Martin, struck by something Emmeline had said, asked suddenly: “And do you think Caroline is too difficult for me?”
Emmeline considered it. “I didn’t think she would be,” she then replied.
The end came quickly: one evening when Martin sat down to dinner the fifth chair was empty. Caroline said nothing. The empty chair remained for two more nights and then disappeared.

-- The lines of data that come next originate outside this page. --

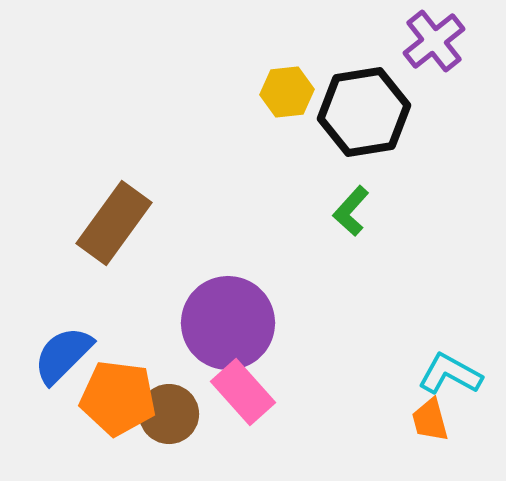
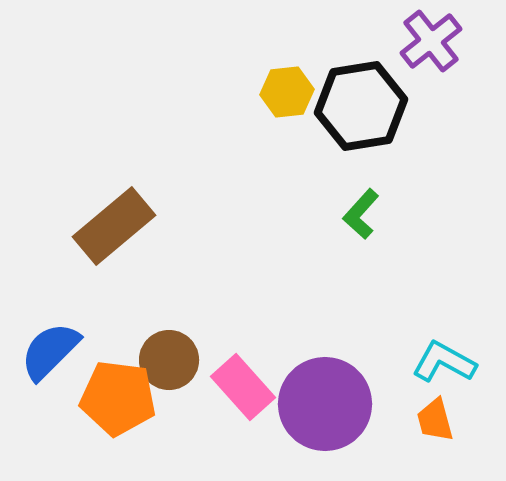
purple cross: moved 3 px left
black hexagon: moved 3 px left, 6 px up
green L-shape: moved 10 px right, 3 px down
brown rectangle: moved 3 px down; rotated 14 degrees clockwise
purple circle: moved 97 px right, 81 px down
blue semicircle: moved 13 px left, 4 px up
cyan L-shape: moved 6 px left, 12 px up
pink rectangle: moved 5 px up
brown circle: moved 54 px up
orange trapezoid: moved 5 px right
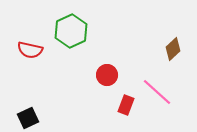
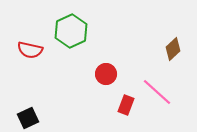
red circle: moved 1 px left, 1 px up
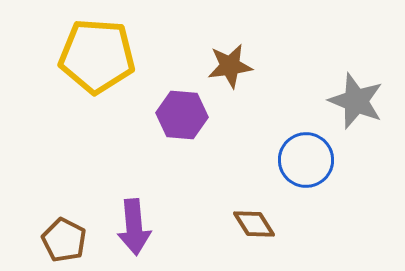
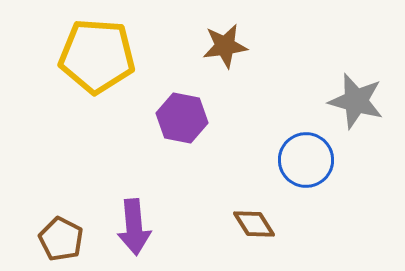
brown star: moved 5 px left, 20 px up
gray star: rotated 6 degrees counterclockwise
purple hexagon: moved 3 px down; rotated 6 degrees clockwise
brown pentagon: moved 3 px left, 1 px up
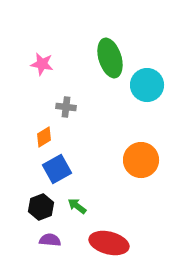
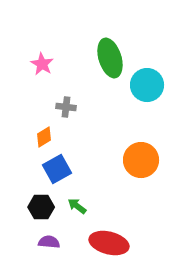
pink star: rotated 20 degrees clockwise
black hexagon: rotated 20 degrees clockwise
purple semicircle: moved 1 px left, 2 px down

“She’s dropped her,” Emmeline said.
“You were right, then. Poor Caroline!”
Well, yes, Emmeline said, of course: poor Caroline. But had he ever considered that Caroline’s suffering had an effect on those around her, an effect of which poor Caroline could not be unaware? For with her pains, her headaches, her insomnias, her suffering, poor Caroline drew on the sympathies of those who cared about her: she became the center of her family’s attention. For in her quiet way, poor Caroline did like to be the center of attention. Yes, you could almost say that poor Caroline tyrannized over them through suffering, punished them with her pain.
A few nights later, Claire Moore appeared with a black-haired woman at another table, across the room, laughing and shaking back her hair. It struck Martin that if she had dropped Caroline she had dropped him too, and he had so strong a desire to be at that table that he had to force himself not to glance across the room like an injured lover. Caroline sat looking at her plate; two little lines of strain showed between her dark eyebrows. Emmeline sat looking at Caroline.
There was a sharp bang. Martin started.
“What’s that?” cried Margaret Vernon.
“It’s nothing,” Emmeline said.
Caroline, reaching for her glass of water, had knocked over the salt.